Учительницы ненадолго замолкли, осматривая сцену и видимую часть кулис актового зала и столовой по совместительству. Повсюду, куда ни глянь, мельтешили разноцветные головы и лица школьников. Кто носил на сцену картонные самодельные декорации, кто красил товарищей гримом, кто распоряжался, а кто лентяйничал и пытался укрыться в углу, чтобы его не припахали работать. Этот процесс походил на стройку или же на съёмки какого-то малобюджетного фильма. По всему полу раскидан канцелярский мусор, ошмётки пластиковых упаковок, конфетти от многочисленных дублей финала представления, песок от обуви и стразы с девичьих костюмов.

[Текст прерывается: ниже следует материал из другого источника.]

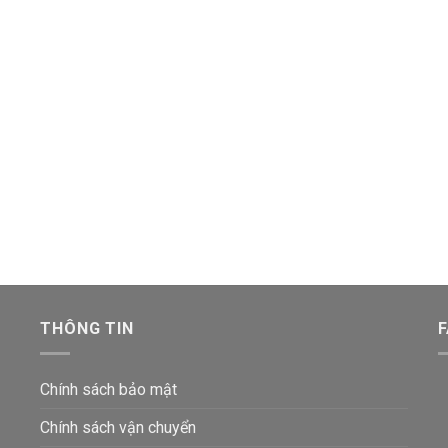
THÔNG TIN
Chính sách bảo mật
Chính sách vận chuyển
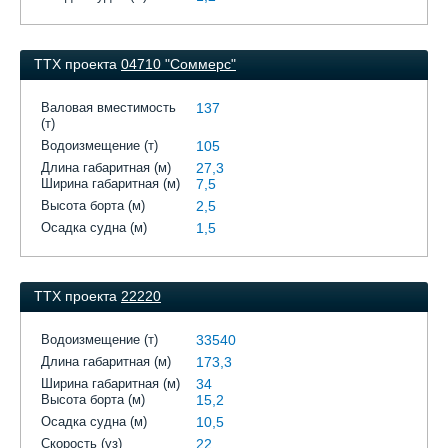
ТТХ проекта
04710 "Соммерс"
Валовая вместимость
137
(т)
Водоизмещение (т)
105
Длина габаритная (м)
27,3
Ширина габаритная (м)
7,5
Высота борта (м)
2,5
Осадка судна (м)
1,5
ТТХ проекта
22220
Водоизмещение (т)
33540
Длина габаритная (м)
173,3
Ширина габаритная (м)
34
Высота борта (м)
15,2
Осадка судна (м)
10,5
Скорость (уз)
22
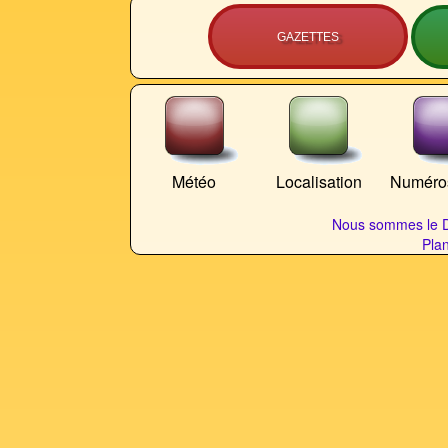
GAZETTES
Météo
Localisation
Numéros
Nous sommes le D
Plan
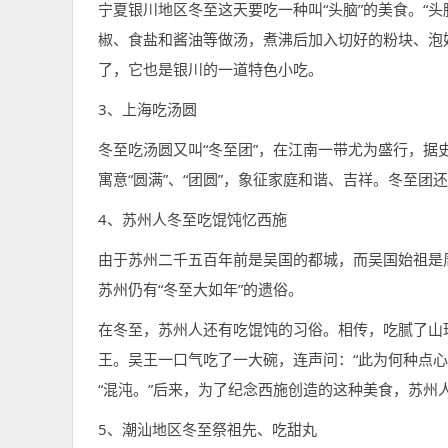
宁夏银川地区冬至这天要吃一种叫“头脑”的美食。“
椒、食盐和酱油等做汤，煮沸后加入切好的粉块、泡
了，它也是银川的一道特色小吃。
3、上海吃汤圆
冬至吃汤圆又叫“冬至团”，在江南一带尤为盛行，据
寓意“圆满”、“团圆”，象征家庭和谐、吉祥。冬至团
4、苏州人冬至吃馄饨忆西施
由于苏州二千五百年前是吴国的都城，而吴国始祖是
苏州仍有“冬至大如年”的遗俗。
在冬至，苏州人还有吃馄饨的习俗。相传，吃腻了山
王。吴王一口气吃了一大碗，连声问：“此为何种点
“混沌。”后来，为了纪念西施创造的这种美食，苏州
5、潮汕地区冬至祭祖先、吃甜丸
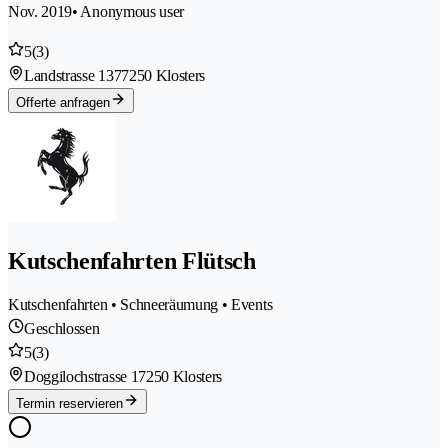
Nov. 2019
• Anonymous user
5
(3)
Landstrasse 137
7250 Klosters
Offerte anfragen
Kutschenfahrten Flütsch
Kutschenfahrten • Schneeräumung • Events
Geschlossen
5
(3)
Doggilochstrasse 1
7250 Klosters
Termin reservieren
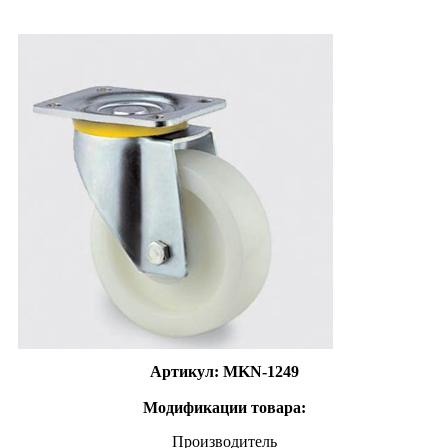
Артикул: MKN-1249
Модификации товара:
Производитель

Воздух был душный от долгого непроветривания и толпы пыхтящих школьников. Откуда-то негромко пела гнусавая «Глюкоза», но её поминутно перебивали резкие, бьющие по вискам выкрики имён и приказаний, летящие из одного конца зала в другой.

В такой напряжённой и мандражной обстановке спокойствие и лучезарность сохраняла только одна Злата Алексеевна – знаменитая на весь посёлок учительница музыки, чей сын в этом спектакле будет играть Пьеро. Этот подбор «актёра» был очевиден с самого начала кастинга: мало того, что у него хорошие вокальные данные, так этот печальный, бледный и черноволосый малыш ещё и похож на Пьеро больше, чем Пьеро сам на себя. Этот мальчик в белом гриме и с голубой слезой на щеке в прострации бродил туда-сюда по сцене и шёпотом повторял свою роль, изредка посматривая в сценарий:

– «Не нужна мне малина. Не страшна мне...» Ангина? Ну да, точно, «... ангина. Не боюсь я вообще ничего-о. Лишь бы только Мальвина... Лишь бы то-олько Мальви-ина... обожала меня одного...»

Под сценой на поставленных в круг стульчиках сидели девочки в зелёных костюмах лягушек и играли в «летели дракончики, ели пончики». Правее от этих мелких хохотушек были более старшие ребята – с пятого по седьмой класс, – мило беседовавшие о чём-то, не относящемся к надвигающемуся концерту. Среди них были Артемон – он же Енот, – Мальвина – она же Доминика, – Дуремар-старшеклассник и музыкант-гитарист Макс, которым пришлось заменить заболевшего Грифа.

– Пойду-ка я шугану этих демагогов, Наталья Семёновна, – вздохнула завуч и, собрав в кучу всю свою злость и нервы, направилась к бездельникам. – Я не поняла вас, господа! – гаркнула она на детей. Несколько десятков голов со всего зала повернулись на неё и тут же отвернулись, чтобы не быть свидетелями расправы. – Чего это мы халявим, а?! Концерт через час – живо повторяем роли! А ты, Мальвина, красота моя, на сцену – бегом! Сейчас я проверю, как ты выучила свои реплики.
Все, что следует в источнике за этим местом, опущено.